▶
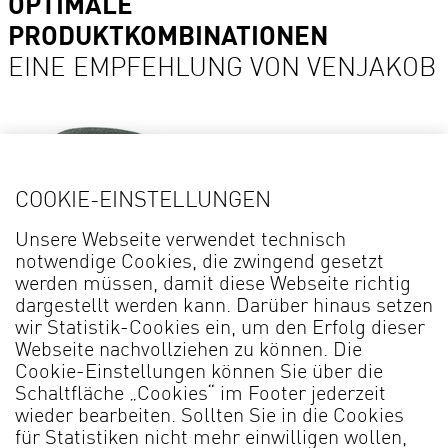
OPTIMALE
PRODUKTKOMBINATIONEN
EINE EMPFEHLUNG VON VENJAKOB
COOKIE-EINSTELLUNGEN
Unsere Webseite verwendet technisch
notwendige Cookies, die zwingend gesetzt
werden müssen, damit diese Webseite richtig
Details
dargestellt werden kann. Darüber hinaus setzen
wir Statistik-Cookies ein, um den Erfolg dieser
Webseite nachvollziehen zu können. Die
Sessel CELINE* 0515
Cookie-Einstellungen können Sie über die
Schaltfläche „Cookies“ im Footer jederzeit
wieder bearbeiten. Sollten Sie in die Cookies
für Statistiken nicht mehr einwilligen wollen,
◀
Wherever "können" occurs in the records above, copy the line it sits in.

- _Result of this exercise_:
Webseite nachvollziehen zu können. Die
Cookie-Einstellungen können Sie über die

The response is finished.